Maybe, but the point with containers and kubernets is to treat it like cattle, not pets.
If something blows up or dies, then with Kubernetes it's often faster to just tear down the entire namespace and bring it up again. If the entire cluster is dead, then just spin up a new cluster and run your yaml files on it and kill your old cluster.
Treat it like cattle, when it doesn't serve your purpose anymore then shoot it.
This is one of the biggest advantages of Kubes, but often overlooked because traditional Ops people keep treating infrastructure like a pet.
Only thing you should treat like a pet is your persistence layer, which is presumably outside Kubes, somehting like DynamoDb, Firestore, CosmosDb, SQL server, whatever.
This is not good engineering. If somebody told me this at a business, I’d not trust them anymore with my infrastructure.
So, you say that problems happen, and you consciously don’t want to know/solve them.
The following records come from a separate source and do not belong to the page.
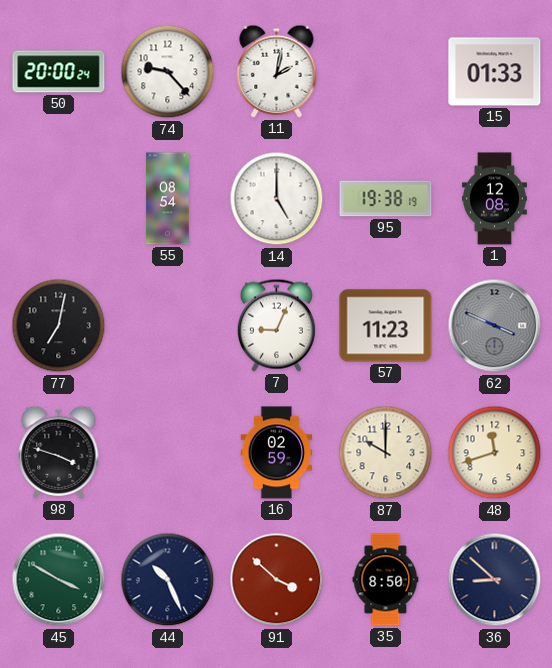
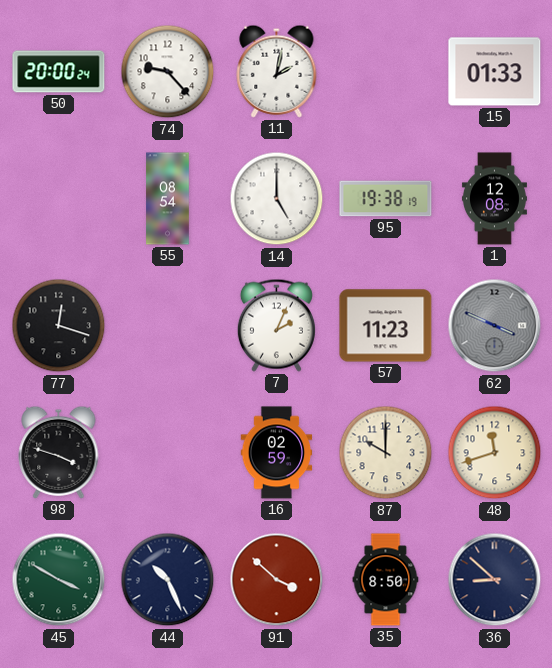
77: 7:02 -> 12:18
7: 9:04 -> 2:04
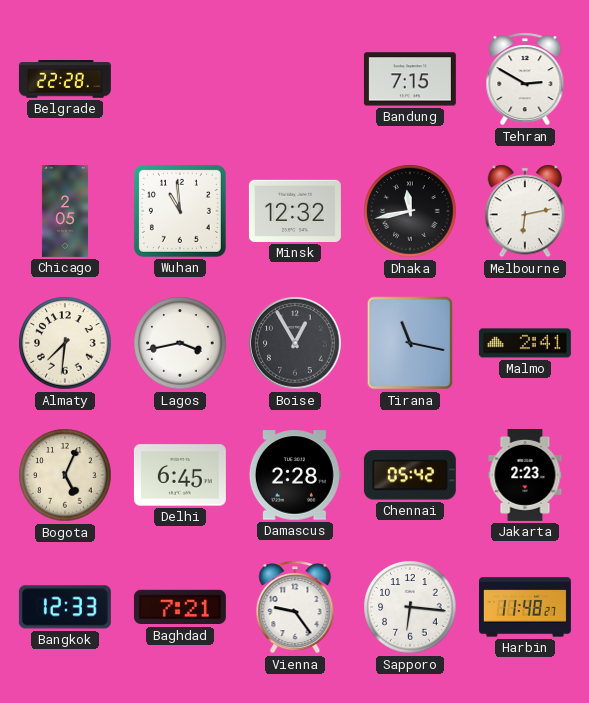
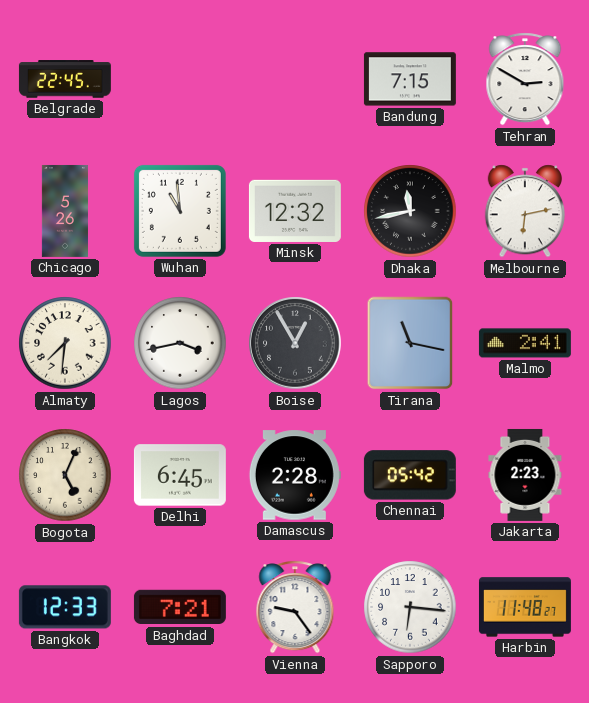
Belgrade: 22:28 -> 22:45
Chicago: 2:05 -> 5:26
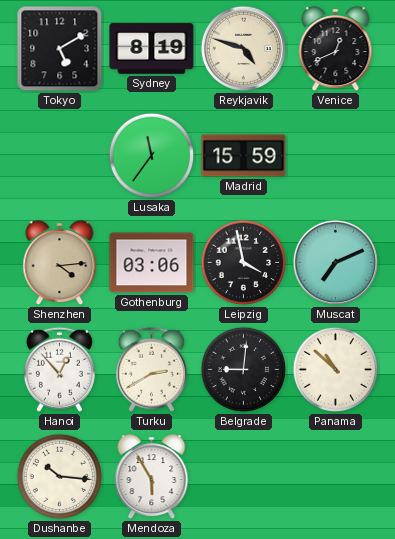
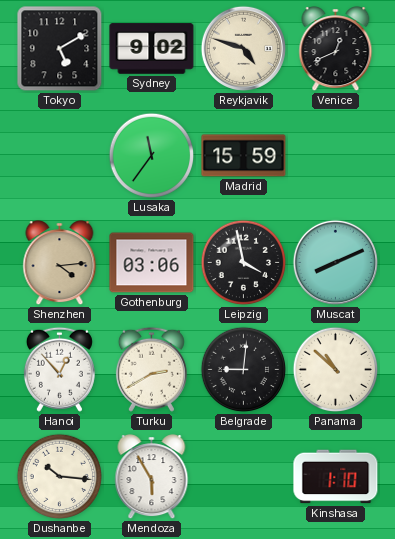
Sydney: 8:19 -> 9:02
Muscat: 7:11 -> 8:11
Kinshasa: none -> 1:10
A recurring problem in you view is solved with constantly building new K8s clusters and your whole infrastructure in it every time!?!
Simple example - A microservice that leaks memory.... let it keep restarting as it crashes?!
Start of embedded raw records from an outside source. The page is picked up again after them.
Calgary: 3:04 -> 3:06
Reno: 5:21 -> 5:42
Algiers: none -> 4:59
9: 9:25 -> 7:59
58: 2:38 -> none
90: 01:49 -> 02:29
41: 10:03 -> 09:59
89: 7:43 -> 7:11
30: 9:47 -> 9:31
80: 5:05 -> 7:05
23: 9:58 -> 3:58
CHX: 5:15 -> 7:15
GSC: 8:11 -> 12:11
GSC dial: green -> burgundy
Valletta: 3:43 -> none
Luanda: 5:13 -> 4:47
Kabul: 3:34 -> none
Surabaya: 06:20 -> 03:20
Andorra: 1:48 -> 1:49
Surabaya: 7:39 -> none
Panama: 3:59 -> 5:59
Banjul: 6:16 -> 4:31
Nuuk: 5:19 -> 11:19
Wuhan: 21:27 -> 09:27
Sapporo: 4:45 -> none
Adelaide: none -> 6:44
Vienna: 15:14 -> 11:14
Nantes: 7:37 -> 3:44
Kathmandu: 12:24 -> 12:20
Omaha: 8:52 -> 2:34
I remember at one of my first jobs, at a healthcare system for a hospital in India, their Java app was so poorly written that it kept leaking memory and bloated beyond GC could help and will crash every morning at around 11 AM and then again at around 3 PM. The end users - Doctors, nurses, pharmacists knew about this behavior and had breaks during that time. Absolutely bullshit engineering! It’s a shame on those that wrote that shitty code, and shame on whoever reckless to suggest a ever rebuilding K8s clusters.
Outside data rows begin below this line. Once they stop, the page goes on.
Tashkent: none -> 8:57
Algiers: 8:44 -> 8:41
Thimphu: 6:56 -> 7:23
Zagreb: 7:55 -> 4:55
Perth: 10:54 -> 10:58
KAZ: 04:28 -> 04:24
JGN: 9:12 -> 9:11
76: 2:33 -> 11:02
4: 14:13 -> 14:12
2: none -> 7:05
Yes, "let it keep restarting while it crashes and while I investigate the issue" is MUCH preferred to "everything's down and my boss is on my ass to fix the memory issue."
The bug exists either way, but in one world my site is still up while I fix the bug and prioritize it against other work and in another world my site is hard-down.
That only works if the bug actually gets fixed. When you have normalized the idea that restarting the cluster fixes a problem — all of the sudden, you don’t have a problem anymore. So now your motivation to get the bug properly fixed has gone away.
Sometimes feeling a little pain helps get things done.
You and I wish that's what happened in real life. Instead, people now normalize the behavior thinking it'll sort itself out automatically over time without ever trying to fix it.
Self-healing systems are good but only if you have someone who is keeping track of the repeated cuts to the system.
This is something that has been bothering me for the last couple of years. I consistently work with developers who no longer care about performance issues, assuming that k8s and the ops team will take care of it by adding more CPU or RAM or just restarting. What happened to writing reliable code that performed well?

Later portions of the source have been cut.